You may deploy the two stacks into different regions, or into the same region (i.e. us-east-1).
- Amazon Bedrock (Anthropic Claude Sonnet 4.6)
- Amazon Neptune (Serverless)
- Amazon Textract
- Amazon DynamoDB
- AWS Step Functions
- AWS Lambda
- Amazon Elastic Container Service (ECS Fargate)
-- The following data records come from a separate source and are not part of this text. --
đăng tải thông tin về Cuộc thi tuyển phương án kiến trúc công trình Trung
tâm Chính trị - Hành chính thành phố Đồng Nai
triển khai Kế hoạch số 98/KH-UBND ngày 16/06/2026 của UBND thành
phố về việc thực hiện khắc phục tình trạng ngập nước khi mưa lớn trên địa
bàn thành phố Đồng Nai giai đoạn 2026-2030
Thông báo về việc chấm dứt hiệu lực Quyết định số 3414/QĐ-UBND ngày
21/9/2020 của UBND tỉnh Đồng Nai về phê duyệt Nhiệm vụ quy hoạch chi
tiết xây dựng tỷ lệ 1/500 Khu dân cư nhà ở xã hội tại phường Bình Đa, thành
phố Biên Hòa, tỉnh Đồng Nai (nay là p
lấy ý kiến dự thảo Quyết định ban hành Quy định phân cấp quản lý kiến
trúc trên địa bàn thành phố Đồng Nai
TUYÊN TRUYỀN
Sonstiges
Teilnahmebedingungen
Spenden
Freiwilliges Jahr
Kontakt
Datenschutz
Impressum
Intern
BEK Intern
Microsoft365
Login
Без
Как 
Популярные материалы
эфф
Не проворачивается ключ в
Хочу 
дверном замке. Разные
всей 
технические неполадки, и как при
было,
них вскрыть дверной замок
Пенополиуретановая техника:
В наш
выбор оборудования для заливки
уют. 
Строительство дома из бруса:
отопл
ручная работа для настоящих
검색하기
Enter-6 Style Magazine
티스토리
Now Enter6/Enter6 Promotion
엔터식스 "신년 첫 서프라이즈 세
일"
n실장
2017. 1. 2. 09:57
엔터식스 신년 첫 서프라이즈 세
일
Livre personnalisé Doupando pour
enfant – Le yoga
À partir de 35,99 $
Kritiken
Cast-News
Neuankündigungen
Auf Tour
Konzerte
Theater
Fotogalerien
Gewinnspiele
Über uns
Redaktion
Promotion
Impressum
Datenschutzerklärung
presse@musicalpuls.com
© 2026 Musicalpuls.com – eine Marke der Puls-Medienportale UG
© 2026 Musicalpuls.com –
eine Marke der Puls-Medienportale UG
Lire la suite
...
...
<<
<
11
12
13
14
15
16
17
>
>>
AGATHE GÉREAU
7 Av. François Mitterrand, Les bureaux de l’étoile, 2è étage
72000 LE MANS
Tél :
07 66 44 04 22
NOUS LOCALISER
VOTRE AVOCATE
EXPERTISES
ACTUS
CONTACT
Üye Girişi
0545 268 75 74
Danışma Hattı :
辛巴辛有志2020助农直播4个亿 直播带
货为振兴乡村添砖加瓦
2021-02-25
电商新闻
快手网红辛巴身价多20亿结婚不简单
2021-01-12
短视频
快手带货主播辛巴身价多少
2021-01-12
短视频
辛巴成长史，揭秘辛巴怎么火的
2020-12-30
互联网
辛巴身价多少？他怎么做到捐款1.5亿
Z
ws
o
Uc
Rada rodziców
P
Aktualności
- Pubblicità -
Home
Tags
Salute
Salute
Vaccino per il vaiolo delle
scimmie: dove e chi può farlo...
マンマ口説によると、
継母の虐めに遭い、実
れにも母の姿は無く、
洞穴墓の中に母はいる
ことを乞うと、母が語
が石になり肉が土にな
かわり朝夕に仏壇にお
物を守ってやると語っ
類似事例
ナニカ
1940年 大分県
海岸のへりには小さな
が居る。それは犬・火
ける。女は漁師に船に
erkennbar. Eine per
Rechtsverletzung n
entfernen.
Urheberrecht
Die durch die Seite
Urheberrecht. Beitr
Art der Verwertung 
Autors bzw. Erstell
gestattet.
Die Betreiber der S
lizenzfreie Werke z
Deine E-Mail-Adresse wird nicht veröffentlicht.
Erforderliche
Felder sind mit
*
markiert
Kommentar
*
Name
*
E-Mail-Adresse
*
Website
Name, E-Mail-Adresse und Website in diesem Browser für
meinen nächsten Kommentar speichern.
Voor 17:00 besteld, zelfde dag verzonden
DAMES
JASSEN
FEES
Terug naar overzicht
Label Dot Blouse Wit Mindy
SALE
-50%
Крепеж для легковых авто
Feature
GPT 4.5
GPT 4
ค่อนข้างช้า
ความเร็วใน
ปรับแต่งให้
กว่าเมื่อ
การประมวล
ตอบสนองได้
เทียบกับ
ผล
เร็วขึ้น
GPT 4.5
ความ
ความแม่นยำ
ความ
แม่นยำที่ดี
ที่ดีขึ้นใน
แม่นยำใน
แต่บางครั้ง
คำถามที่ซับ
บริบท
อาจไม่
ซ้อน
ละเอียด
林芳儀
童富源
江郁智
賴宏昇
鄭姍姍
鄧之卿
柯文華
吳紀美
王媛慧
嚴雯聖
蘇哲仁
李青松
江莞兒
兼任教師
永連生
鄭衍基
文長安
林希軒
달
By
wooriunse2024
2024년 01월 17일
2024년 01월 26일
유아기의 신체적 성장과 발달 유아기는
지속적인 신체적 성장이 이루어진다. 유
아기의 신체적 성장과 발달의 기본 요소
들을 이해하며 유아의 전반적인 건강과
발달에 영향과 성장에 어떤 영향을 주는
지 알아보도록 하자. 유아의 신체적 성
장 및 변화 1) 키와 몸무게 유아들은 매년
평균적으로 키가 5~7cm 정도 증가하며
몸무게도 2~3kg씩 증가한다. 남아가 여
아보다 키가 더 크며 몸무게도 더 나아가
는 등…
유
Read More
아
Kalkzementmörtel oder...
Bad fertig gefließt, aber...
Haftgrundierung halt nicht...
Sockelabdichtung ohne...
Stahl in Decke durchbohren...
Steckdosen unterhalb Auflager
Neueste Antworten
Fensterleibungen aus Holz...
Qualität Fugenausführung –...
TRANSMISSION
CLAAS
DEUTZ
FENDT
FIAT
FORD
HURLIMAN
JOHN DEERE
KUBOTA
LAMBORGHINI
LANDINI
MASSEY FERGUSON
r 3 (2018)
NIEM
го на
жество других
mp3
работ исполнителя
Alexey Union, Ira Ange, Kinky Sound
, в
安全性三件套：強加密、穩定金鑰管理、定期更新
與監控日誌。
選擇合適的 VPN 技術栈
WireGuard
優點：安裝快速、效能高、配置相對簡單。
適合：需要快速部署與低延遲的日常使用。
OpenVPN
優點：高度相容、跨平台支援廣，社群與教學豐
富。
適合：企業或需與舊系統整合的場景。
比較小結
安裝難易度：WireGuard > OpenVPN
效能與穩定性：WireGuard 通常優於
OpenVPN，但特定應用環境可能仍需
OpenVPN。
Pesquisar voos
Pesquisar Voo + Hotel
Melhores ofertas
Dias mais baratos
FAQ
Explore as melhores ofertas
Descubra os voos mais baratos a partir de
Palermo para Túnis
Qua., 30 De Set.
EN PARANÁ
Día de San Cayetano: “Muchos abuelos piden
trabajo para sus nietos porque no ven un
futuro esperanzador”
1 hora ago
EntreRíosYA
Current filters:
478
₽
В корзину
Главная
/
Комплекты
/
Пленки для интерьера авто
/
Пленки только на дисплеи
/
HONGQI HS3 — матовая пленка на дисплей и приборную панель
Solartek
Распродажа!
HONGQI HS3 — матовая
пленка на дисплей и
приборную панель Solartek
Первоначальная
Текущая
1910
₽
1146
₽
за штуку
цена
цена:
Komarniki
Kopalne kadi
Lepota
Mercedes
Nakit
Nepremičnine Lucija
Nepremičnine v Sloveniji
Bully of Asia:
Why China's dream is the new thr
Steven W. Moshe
- Amazon Simple Queue Service (SQS)
- Amazon EventBridge
- Amazon Simple Storage Service (S3)
- Amazon CloudFront
- AWS WAF
- Amazon VPC
- Amazon API Gateway
- AWS Identity and Access Management
- Python — You will require Python 3 and above.
- Node — You will require v18.0.0 and above.
- Docker — You will require v24.0.0 and above with Docker Buildx, and have the docker daemon running.
- uv — Python package manager used for this project. Install via
pip install uvor see uv installation guide.
To deploy the solution (it takes approximately 30 mins):
$ ./deploy.sh <aws region to deploy main application stack>
To destroy the solution:
$ ./destroy.sh <aws region where main application stack was deployed>
If you encounter deletion failure due to S3 buckets not empty, this could be due to access log files written to the S3 buckets after they were emptied as part of the cdk destroy process. If this happens, just empty those buckets and re-run the clean up command again.